Und dann näherten sie sich plötzlich dem Monitor-Kreuzer und dem Wrack, das daneben im Weltraum hing.
Abgesehen von der orangegelben Farbe glich es den anderen Wracks, die er gesehen hatte, ziemlich stark, dachte Conway.
Er wies Kursedd an, das Wrack ein paarmal zu umkreisen und trat an den vorderen Bildschirm.
Auf kurze Distanz konnte man die innere Struktur des Wracks deutlich sehen, da es bei dem Unfall praktisch in zwei Teile geschnitten worden war. Es bestand aus dunklem und ziemlich normal aussehendem Metall. Die grelle Farbe des Rumpfes mußte also nachträglich aufgetragen worden sein. Das war für Conway sehr wichtig, denn aus den Farbsorten, die ein Wesen gebrauchte, konnte man auf den Sehbereich seiner Sichtorgane schließen und daraus wiederum auf die Beschaffenheit seiner Atmosphäre. Nach ein paar Minuten hatte er genug gesehen und forderte Kursedd auf, Schleuse an Schleuse mit der Sheldon zu gehen.
Die Schleusenvorkammer des Kreuzers war klein und im Moment mehr als unbequem, da eine ganze Anzahl grün uniformierter Monitore darin herumstand und neugierig in einem eigenartig aussehenden Mechanismus herumstocherte — offenbar einem Wrackteil — der auf dem Boden lag. Worte im technischen Jargon eines halben Dutzends der Spezialisten schwirrten hin und her, und niemand achtete auf den Arzt und seinen Begleiter, bis Conway sich zweimal laut räusperte. Dann löste sich ein Offizier mit Majorsinsignien — ein hagerer Mann mit bereits ergrautem Haar — aus dem Gespräch und kam auf die beiden zu.
„Summerfield, Kapitän“, sagte er und sah sich noch einmal nach dem Ding auf dem Boden um. „Sie sind vermutlich die Wunderdoktoren vom Hospital drüben?“
Conway war gereizt.

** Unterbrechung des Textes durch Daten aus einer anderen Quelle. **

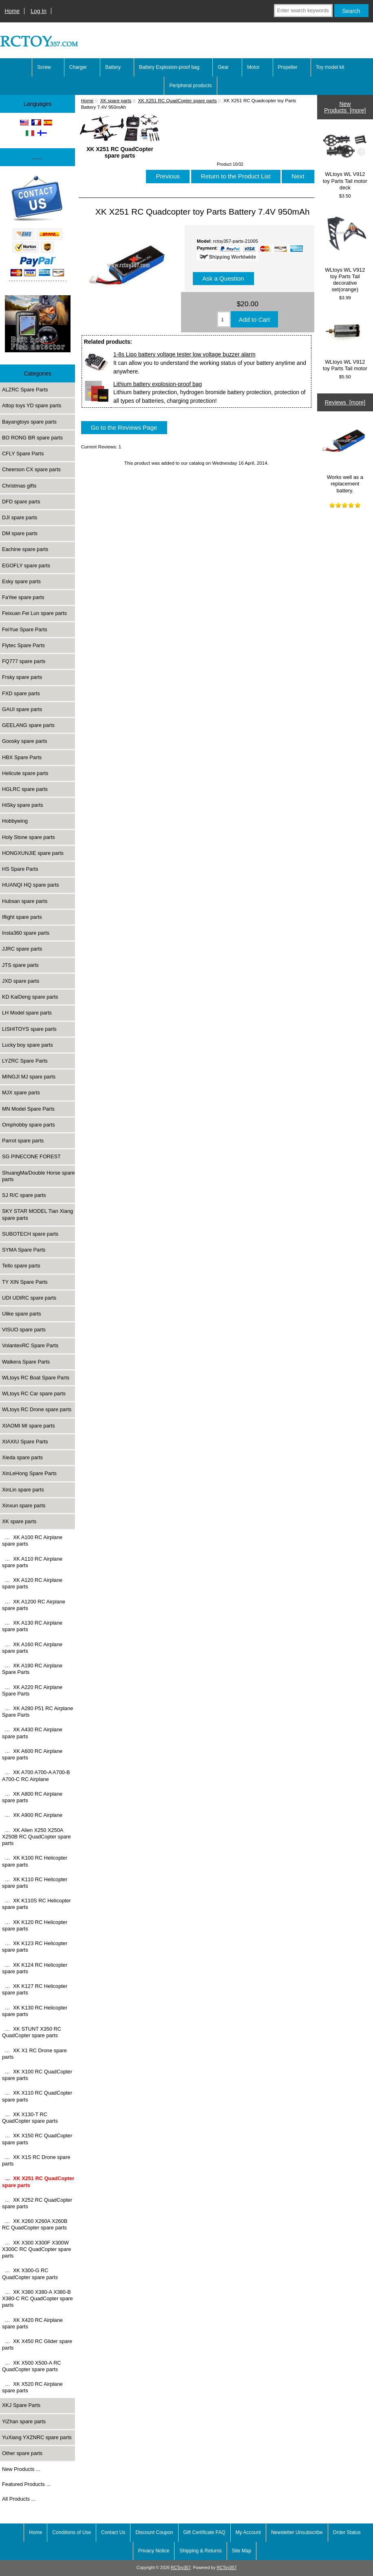 This screenshot has height=2576, width=373. What do you see at coordinates (23, 453) in the screenshot?
I see `CFLY Spare Parts` at bounding box center [23, 453].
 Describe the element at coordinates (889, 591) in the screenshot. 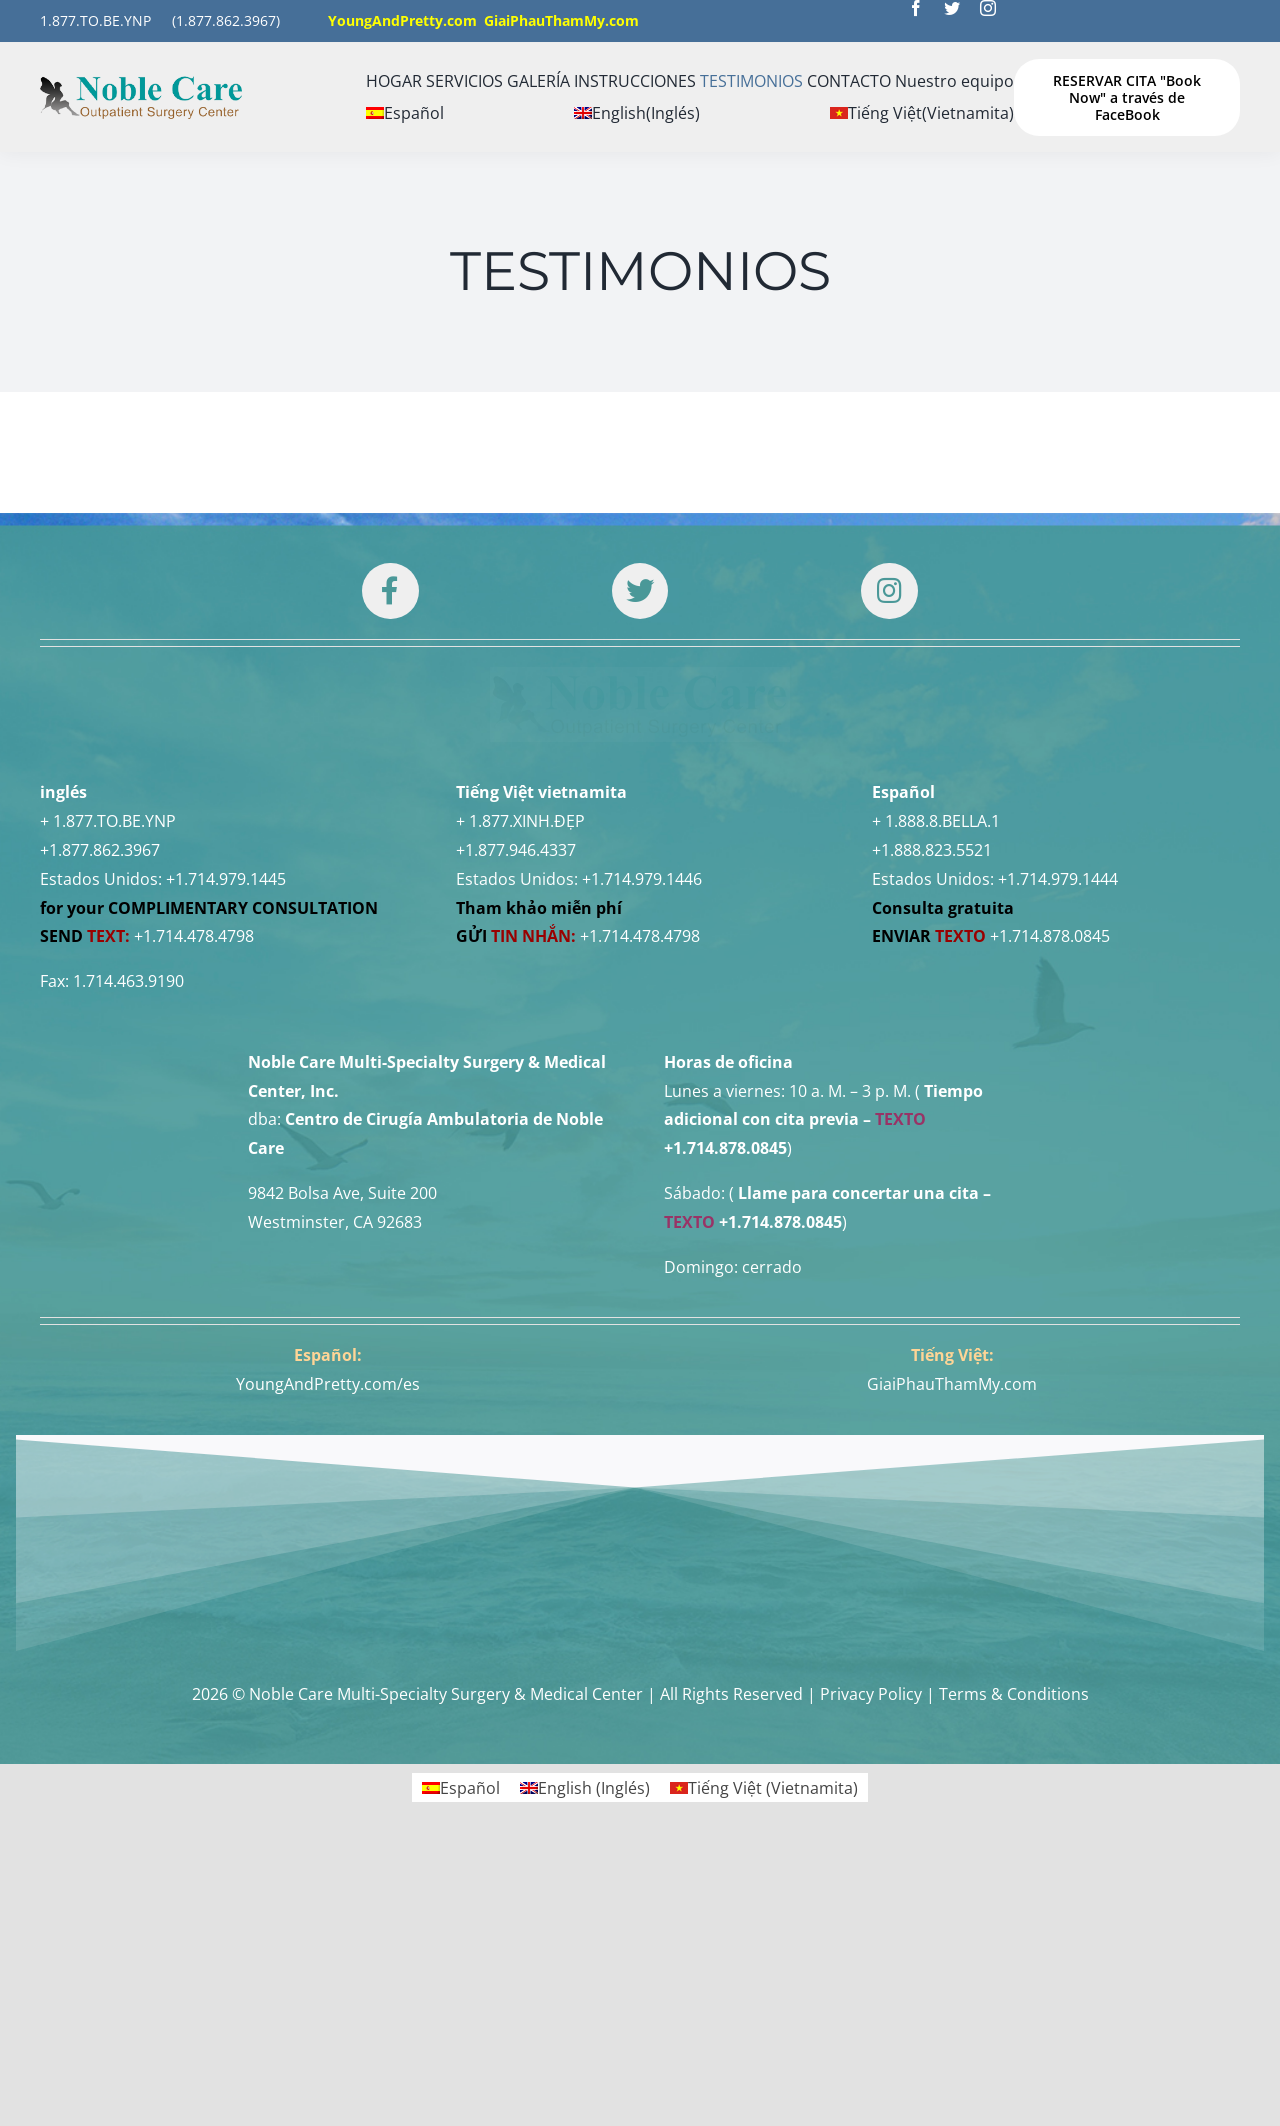 I see `[Link to https://www.instagram.com/drtuan96/]` at that location.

Er verstand natürlich, wie diese Leute fühlten — ein Wrack eines interstellaren Schiffes, das einer unbekannten, fremden Kultur gehörte, war natürlich ein seltener Fund, eine technologische Schatzkammer, deren Wert niemand ermessen konnte. Aber Conway war völlig anders orientiert; fremde Artefakte rangierten in ihrer Bedeutung erst weit nach dem Studium, der Untersuchung und der Wiederherstellung fremden Lebens. Und deshalb kam er sofort zur Sache.
„Kapitän Summerfield“, sagte er scharf, „wir müssen die Umweltbedingungen dieses Überlebenden so schnell wie möglich ermitteln und reproduzieren — und zwar sowohl im Hospital als auch in dem Raumtaxi, das es dorthin bringen wird. Können wir jemand bekommen, der uns das Wrack zeigen kann? Möglichst einen Offizier, der sich…“
„Natürlich“, unterbrach ihn Summerfield. Er sah aus, als wollte er etwas sagen, zuckte dann aber die Achseln und wandte sich um. „Hendricks!“ bellte er. Ein Leutnant, der die untere Hälfte eines Raumanzuges trug und einen etwas verstörten Eindruck machte, trat zu ihnen. Der Kapitän stellte ihn schnell vor und kehrte dann zu dem rätselhaften Ding auf dem Boden zurück.
„Wir werden schwere Anzüge brauchen“, sagte Hendricks. „Für Sie habe ich etwas, Dr. Conway, aber Dr. Kursedd ist ein DBLF…“
„Macht nichts“, warf Kursedd ein. „Ich habe einen Anzug im Taxi. Lassen Sie mir fünf Minuten Zeit.“
Der DBLF schlängelte sich auf die Luftschleuse zu, und sein Pelz hob und senkte sich in langsamen Wellen. Conway hatte schon Hendricks’ Fehler hinsichtlich Kursedds Titel verbessern wollen, hatte sich dann aber daran erinnert, daß der Gebrauch des Titels in dem DBLF offenbar eine Hochstimmung erzeugt hatte — irgend etwas mußte doch dieses Sträuben seines Pelzes bedeuten. Ob freilich dieser Ausdruck Freude und Stolz, daß man ihn als Arzt ansah, bedeutete oder ob das Wesen einfach versuchte, sich vor Lachen eines seiner vierunddreißig Beine auszureißen, wußte er nicht. Aber wichtig war das ohnehin nicht, und so beschloß Conway, gar nichts zu sagen.